Medical-surgical Nursing Demystified

(Sean Pound) #1

(^416) Medical-Surgical Nursing Demystified



  1. Patient teaching for risk reduction of skin cancer should include:
    (a) having suspicious moles checked by a dermatologist.
    (b) daily sun exposure every one-half hour.
    (c) daily sun exposure of 1 hour to build tolerance.
    (d) applying moisturizer.

  2. A patient with a second-degree burn has a greater risk for:
    (a) constipation.
    (b) infection.
    (c) hypotension.
    (d) hyperglycemia.

  3. When staging a pressure ulcer, you correctly recognize a stage II ulcer as:
    (a) redness, with no break in the skin.
    (b) shallow ulcer with red base.
    (c) dermis involvement with eschar.
    (d) bone visible with no drainage.

  4. Appropriate treatment for a patient with cellulitis includes:
    (a) petrolatum and vitamin A and D ointment.
    (b) antibiotics, such as cephalexin, and over-the-counter analgesics.
    (c) weight-bearing exercises and diuretics, such as furosemide.
    (d) wet to dry dressings and steroids.

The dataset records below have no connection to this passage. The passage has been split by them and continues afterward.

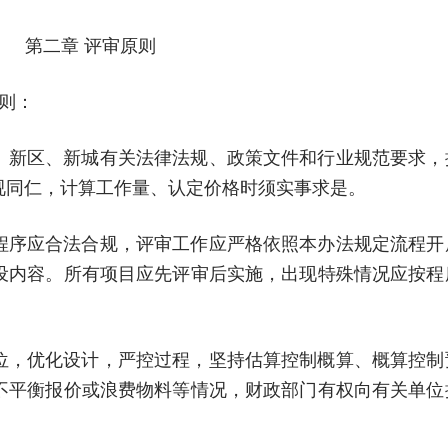
第二章 评审原则
则：
、新区、新城有关法律法规、政策文件和行业规范要求，
视同仁，计算工作量、认定价格时须实事求是。
程序应合法合规，评审工作应严格依照本办法规定流程开
设内容。所有项目应先评审后实施，出现特殊情况应按程
位，优化设计，严控过程，坚持估算控制概算、概算控制
不平衡报价或浪费物料等情况，财政部门有权向有关单位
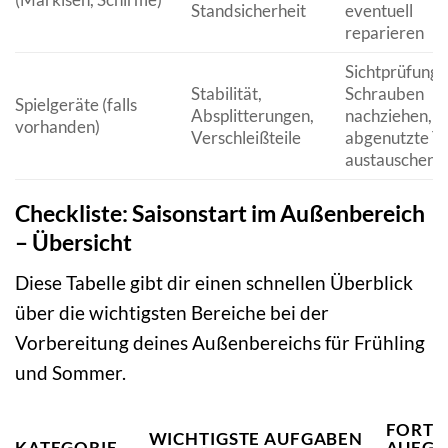
Standsicherheit
eventuell
reparieren
Sichtprüfung,
Stabilität,
Schrauben
Spielgeräte (falls
Absplitterungen,
nachziehen,
vorhanden)
Verschleißteile
abgenutzte Te
austauschen
Checkliste: Saisonstart im Außenbereich
– Übersicht
Diese Tabelle gibt dir einen schnellen Überblick
über die wichtigsten Bereiche bei der
Vorbereitung deines Außenbereichs für Frühling
und Sommer.
FORTL
WICHTIGSTE AUFGABEN
KATEGORIE
AUFGA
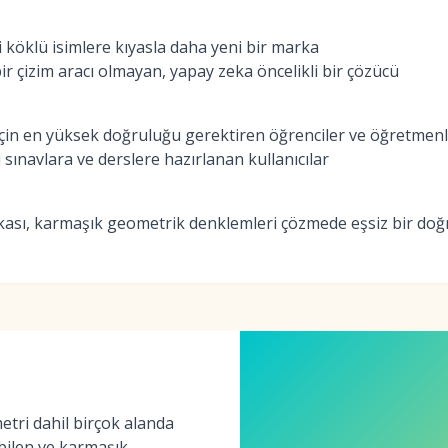
 köklü isimlere kıyasla daha yeni bir marka
r çizim aracı olmayan, yapay zeka öncelikli bir çözücü
çin en yüksek doğruluğu gerektiren öğrenciler ve öğretmen
 sınavlara ve derslere hazırlanan kullanıcılar
kası, karmaşık geometrik denklemleri çözmede eşsiz bir doğ
etri dahil birçok alanda
abilen ve karmaşık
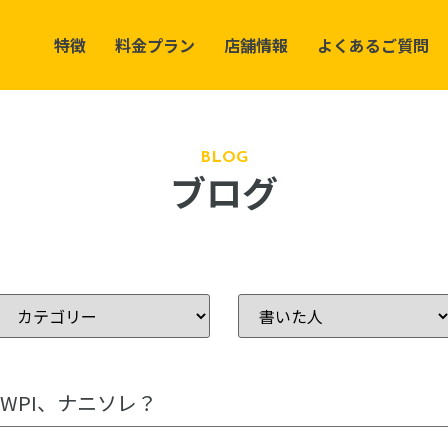
特徴
料金プラン
店舗情報
よくあるご質問
BLOG
ブログ
WPI、ナニソレ？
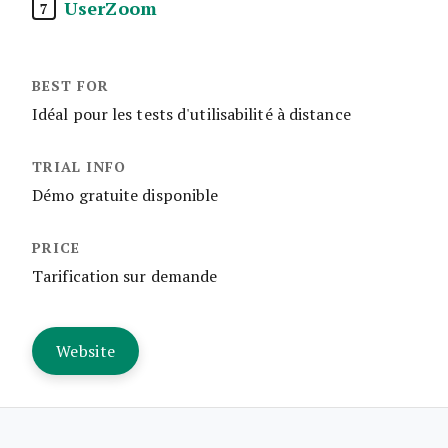
UserZoom
7
Idéal pour les tests d'utilisabilité à distance
Démo gratuite disponible
Tarification sur demande
Website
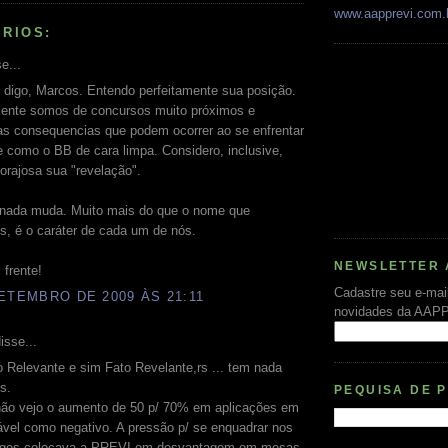
www.aapprevi.com.
RIOS:
e...
 digo, Marcos. Entendo perfeitamente sua posição.
ente somos de concursos muito próximos e
s consequencias que podem ocorrer ao se enfrentar
 como o BB de cara limpa. Considero, inclusive,
orajosa sua "revelação".
nada muda. Muito mais do que o nome que
s, é o caráter de cada um de nós.
NEWSLETTER 
frente!
Cadastre seu e-mai
ETEMBRO DE 2009 ÀS 21:11
novidades da AAP
isse...
 Relevante e sim Fato Revelante,rs ... tem nada
s.
PEQUISA DE 
não vejo o aumento de 50 p/ 70% em aplicações em
ável como negativo. A pressão p/ se enquadrar nos
tigos colocava a PREVI em desvantagem em mesas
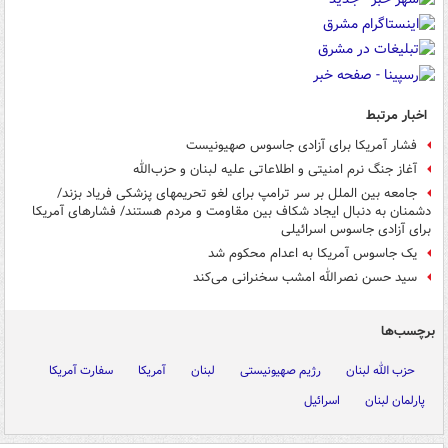
اخبار مرتبط
فشار آمریکا برای آزادی جاسوس صهیونیست
آغاز جنگ نرم امنیتی و اطلاعاتی علیه لبنان و حزب‌الله
جامعه بین الملل بر سر ترامپ برای لغو تحریمهای پزشکی فریاد بزند/
دشمنان به دنبال ایجاد شکاف بین مقاومت و مردم هستند/ فشارهای آمریکا
برای آزادی جاسوس اسرائیلی
یک جاسوس آمریکا به اعدام محکوم شد
سید حسن نصرالله امشب سخنرانی می‌کند
برچسب‌ها
حزب الله لبنان
رژیم صهیونیستی
لبنان
آمریکا
سفارت آمریکا
پارلمان لبنان
اسرائیل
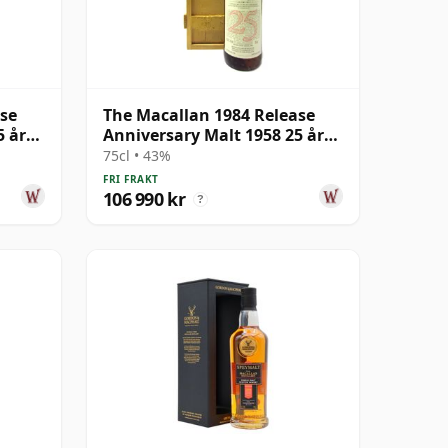
ase
The Macallan 1984 Release
5 år
Anniversary Malt 1958 25 år
gammal
75cl • 43%
FRI FRAKT
106 990 kr
?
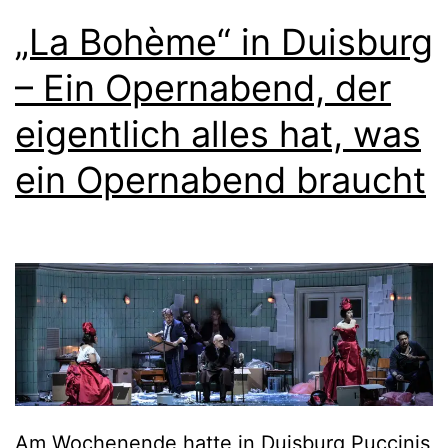
„La Bohème“ in Duisburg
– Ein Opernabend, der
eigentlich alles hat, was
ein Opernabend braucht
Am Wochenende hatte in Duisburg Puccinis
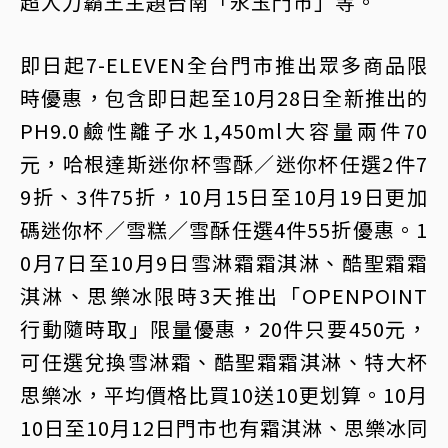
超人力霸王主題台南「永玉門市」等。
即日起7-ELEVEN全台門市推出眾多商品限
時優惠，包含即日起至10月28日全新推出的
PH9.0鹼性離子水1,450ml大容量兩件70
元，哈根達斯迷你杯雪酥／迷你杯任選2件7
9折、3件75折，10月15日至10月19日更加
碼迷你杯／雪糕／雪酥任選4件55折優惠。1
0月7日至10月9日雪淋霜霜淇淋、酷聖霜霜
淇淋、思樂冰限時3天推出「OPENPOINT
行動隨時取」限量優惠，20件只要450元，
可任選兌換雪淋霜、酷聖霜霜淇淋、特大杯
思樂冰，平均價格比買10送10更划算。10月
10日至10月12日門市也有霜淇淋、思樂冰同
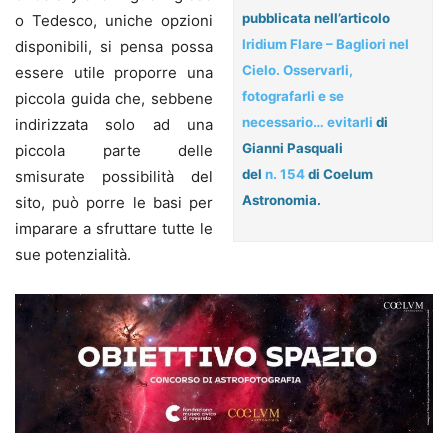
pubblicata nell’articolo
o Tedesco, uniche opzioni
Iridium Flare – Bagliori nel
disponibili, si pensa possa
Cielo. Osservarli,
essere utile proporre una
fotografarli e se
piccola guida che, sebbene
necessario… evitarli
di
indirizzata solo ad una
Gianni Pasquali
piccola parte delle
del
n. 154
di Coelum
smisurate possibilità del
Astronomia.
sito, può porre le basi per
imparare a sfruttare tutte le
sue potenzialità.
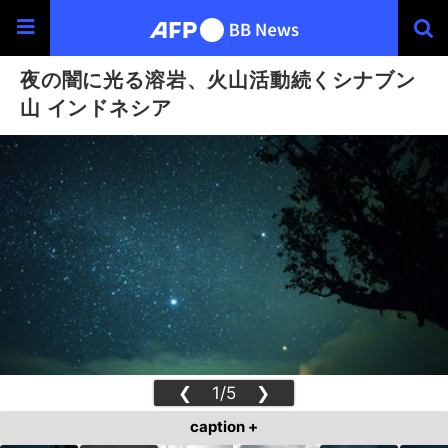
夜の闇に光る溶岩、火山活動続くシナブン
山 インドネシア
❮
1/5
❯
caption +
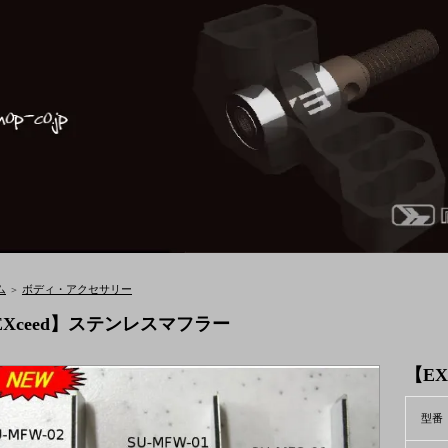
ム
ボディ・アクセサリー
＞
EXceed】ステンレスマフラー
【E
型番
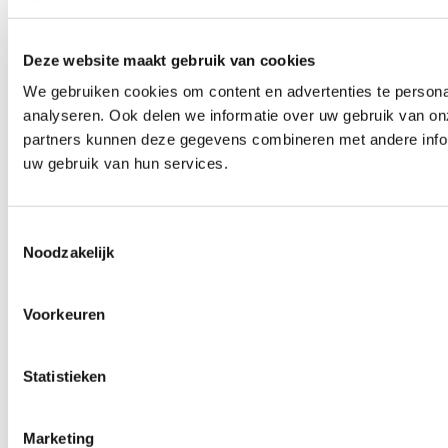
Deze website maakt gebruik van cookies
We gebruiken cookies om content en advertenties te persona
analyseren. Ook delen we informatie over uw gebruik van on
partners kunnen deze gegevens combineren met andere inform
uw gebruik van hun services.
Toestemmingsselectie
Noodzakelijk
Voorkeuren
Statistieken
Marketing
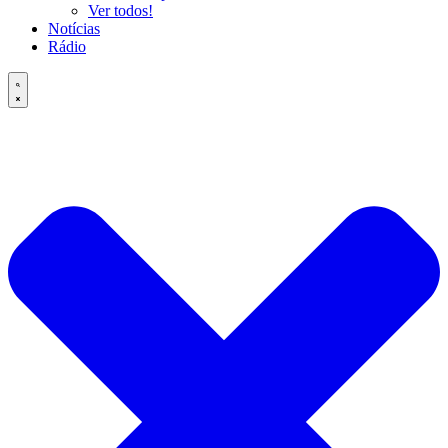
Ver todos!
Notícias
Rádio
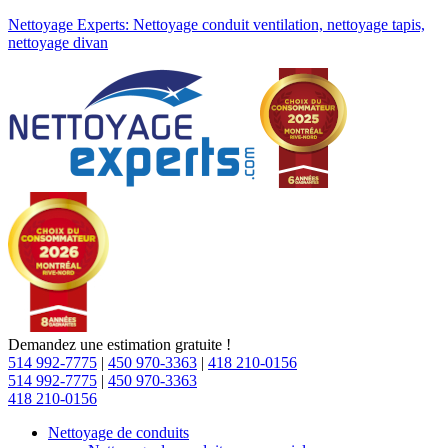
Nettoyage Experts: Nettoyage conduit ventilation, nettoyage tapis,
nettoyage divan
Demandez une estimation gratuite !
514 992-7775
|
450 970-3363
|
418 210-0156
514 992-7775
|
450 970-3363
418 210-0156
Nettoyage de conduits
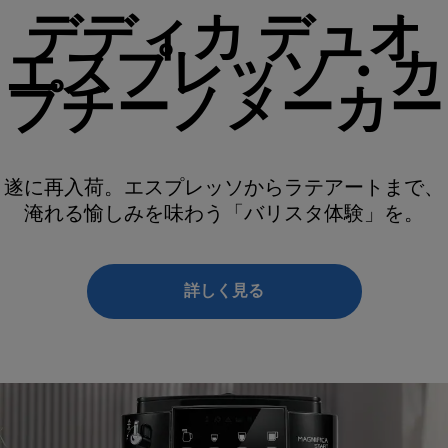
デディカ デュオ
エスプレッソ・カ
プチーノメーカー
遂に再入荷。エスプレッソからラテアートまで、
淹れる愉しみを味わう「バリスタ体験」を。
詳しく見る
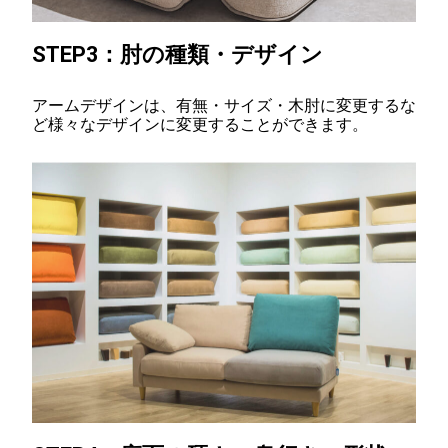
STEP3：
肘の種類・デザイン
アームデザインは、有無・サイズ・木肘に変更するな
ど様々なデザインに変更することができます。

  5. You are caring for a patient with an infected wound. You would expect:
    (a) to prepare for sutures, to close the wound.
    (b) the use of steri-strips, to hold the edges together.
    (c) to leave the wound open.
    (d) to cover with a loose, fluffy dressing.

  6. Steps to prevent a pressure ulcer may include:
    (a) not disturbing the patient.
    (b) changing the position of a bed-bound patient every 4 hours.
    (c) vigorously rubbing the skin with alcohol.
    (d) avoiding pressure on the heels of a bed-bound patient.